• **Data for the task**
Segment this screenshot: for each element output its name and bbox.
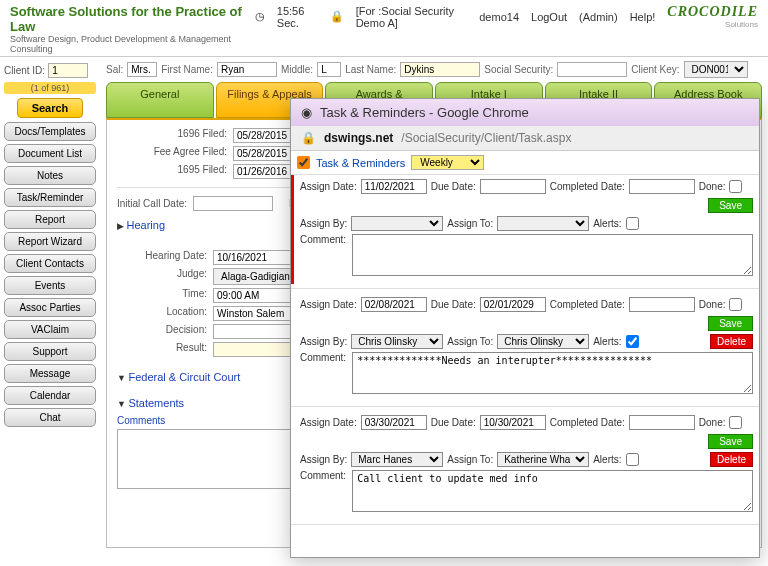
nav-support[interactable]: Support <box>4 342 96 361</box>
comment-label: Comment: <box>300 352 346 394</box>
logo-sub: Solutions <box>667 20 758 29</box>
alerts-label: Alerts: <box>593 218 621 229</box>
assign-by-select-2[interactable]: Marc Hanes <box>351 452 443 467</box>
assign-to-label: Assign To: <box>447 336 493 347</box>
assign-date-label: Assign Date: <box>300 181 357 192</box>
popup-body[interactable]: Task & Reminders Weekly Assign Date: Due… <box>291 151 759 557</box>
nav-document-list[interactable]: Document List <box>4 144 96 163</box>
comment-label: Comment: <box>300 470 346 512</box>
key-label: Client Key: <box>631 64 679 75</box>
delete-button-2[interactable]: Delete <box>710 452 753 467</box>
alerts-label: Alerts: <box>593 336 621 347</box>
search-button[interactable]: Search <box>17 98 84 118</box>
user-link[interactable]: demo14 <box>479 11 519 23</box>
fee-agree-label: Fee Agree Filed: <box>117 146 227 161</box>
logo-main: CROCODILE <box>667 4 758 20</box>
completed-date-label: Completed Date: <box>550 417 625 428</box>
completed-date-input-0[interactable] <box>629 179 695 194</box>
ln-label: Last Name: <box>345 64 396 75</box>
due-date-input-0[interactable] <box>480 179 546 194</box>
done-checkbox-2[interactable] <box>729 416 742 429</box>
mi-input[interactable] <box>317 62 341 77</box>
nav-events[interactable]: Events <box>4 276 96 295</box>
nav-message[interactable]: Message <box>4 364 96 383</box>
nav-task-reminder[interactable]: Task/Reminder <box>4 188 96 207</box>
save-button-2[interactable]: Save <box>708 434 753 449</box>
assign-to-select-0[interactable] <box>497 216 589 231</box>
due-date-input-2[interactable] <box>480 415 546 430</box>
due-date-label: Due Date: <box>431 417 476 428</box>
assign-to-label: Assign To: <box>447 454 493 465</box>
timer-text: 15:56 Sec. <box>277 5 318 29</box>
popup-title: Task & Reminders - Google Chrome <box>320 105 529 120</box>
hearing-date-label: Hearing Date: <box>117 250 207 265</box>
logout-link[interactable]: LogOut <box>531 11 567 23</box>
fn-label: First Name: <box>161 64 213 75</box>
task-freq-select[interactable]: Weekly <box>411 155 484 170</box>
save-button-1[interactable]: Save <box>708 316 753 331</box>
assign-date-input-2[interactable] <box>361 415 427 430</box>
ssn-input[interactable] <box>557 62 627 77</box>
nav-report[interactable]: Report <box>4 210 96 229</box>
admin-link[interactable]: (Admin) <box>579 11 618 23</box>
result-label: Result: <box>117 342 207 357</box>
clock-icon: ◷ <box>255 10 265 23</box>
alerts-checkbox-2[interactable] <box>626 453 639 466</box>
nav-client-contacts[interactable]: Client Contacts <box>4 254 96 273</box>
initial-call-input[interactable] <box>193 196 273 211</box>
app-title: Software Solutions for the Practice of L… <box>10 4 255 34</box>
nav-calendar[interactable]: Calendar <box>4 386 96 405</box>
popup-titlebar[interactable]: ◉ Task & Reminders - Google Chrome <box>291 99 759 126</box>
mi-label: Middle: <box>281 64 313 75</box>
time-label: Time: <box>117 288 207 303</box>
task-popup-window: ◉ Task & Reminders - Google Chrome 🔒 dsw… <box>290 98 760 558</box>
help-link[interactable]: Help! <box>630 11 656 23</box>
nav-report-wizard[interactable]: Report Wizard <box>4 232 96 251</box>
nav-notes[interactable]: Notes <box>4 166 96 185</box>
nav-docs-templates[interactable]: Docs/Templates <box>4 122 96 141</box>
sal-input[interactable] <box>127 62 157 77</box>
client-id-row: Client ID: <box>4 63 96 78</box>
alerts-checkbox-0[interactable] <box>626 217 639 230</box>
popup-path: /SocialSecurity/Client/Task.aspx <box>401 131 571 145</box>
assign-date-input-0[interactable] <box>361 179 427 194</box>
key-select[interactable]: DON001 <box>684 61 748 78</box>
assign-to-select-2[interactable]: Katherine Whaling <box>497 452 589 467</box>
client-id-input[interactable] <box>48 63 88 78</box>
completed-date-input-1[interactable] <box>629 297 695 312</box>
decision-label: Decision: <box>117 324 207 339</box>
completed-date-input-2[interactable] <box>629 415 695 430</box>
assign-date-label: Assign Date: <box>300 417 357 428</box>
comment-textarea-1[interactable] <box>352 352 753 394</box>
record-count: (1 of 961) <box>4 82 96 94</box>
assign-by-select-0[interactable] <box>351 216 443 231</box>
alerts-checkbox-1[interactable] <box>626 335 639 348</box>
tab-general[interactable]: General <box>106 82 214 118</box>
app-title-block: Software Solutions for the Practice of L… <box>10 4 255 54</box>
comment-textarea-2[interactable] <box>352 470 753 512</box>
delete-button-1[interactable]: Delete <box>710 334 753 349</box>
fn-input[interactable] <box>217 62 277 77</box>
task-section-checkbox[interactable] <box>297 156 310 169</box>
due-date-input-1[interactable] <box>480 297 546 312</box>
assign-to-select-1[interactable]: Chris Olinsky <box>497 334 589 349</box>
done-label: Done: <box>699 299 726 310</box>
nav-assoc-parties[interactable]: Assoc Parties <box>4 298 96 317</box>
ln-input[interactable] <box>400 62 480 77</box>
location-label: Location: <box>117 306 207 321</box>
save-button-0[interactable]: Save <box>708 198 753 213</box>
nav-vaclaim[interactable]: VAClaim <box>4 320 96 339</box>
done-checkbox-1[interactable] <box>729 298 742 311</box>
done-checkbox-0[interactable] <box>729 180 742 193</box>
initial-call-label: Initial Call Date: <box>117 198 187 209</box>
nav-chat[interactable]: Chat <box>4 408 96 427</box>
app-subtitle: Software Design, Product Development & M… <box>10 34 255 54</box>
ssn-label: Social Security: <box>484 64 553 75</box>
client-id-label: Client ID: <box>4 65 45 76</box>
comment-textarea-0[interactable] <box>352 234 753 276</box>
due-date-label: Due Date: <box>431 181 476 192</box>
assign-by-select-1[interactable]: Chris Olinsky <box>351 334 443 349</box>
judge-label: Judge: <box>117 268 207 285</box>
assign-date-input-1[interactable] <box>361 297 427 312</box>
assign-by-label: Assign By: <box>300 218 347 229</box>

• **Exercise prompt**
Your reply must be one number: the count of lines in the records above that contain the string "Chris".

• **Answer below**
2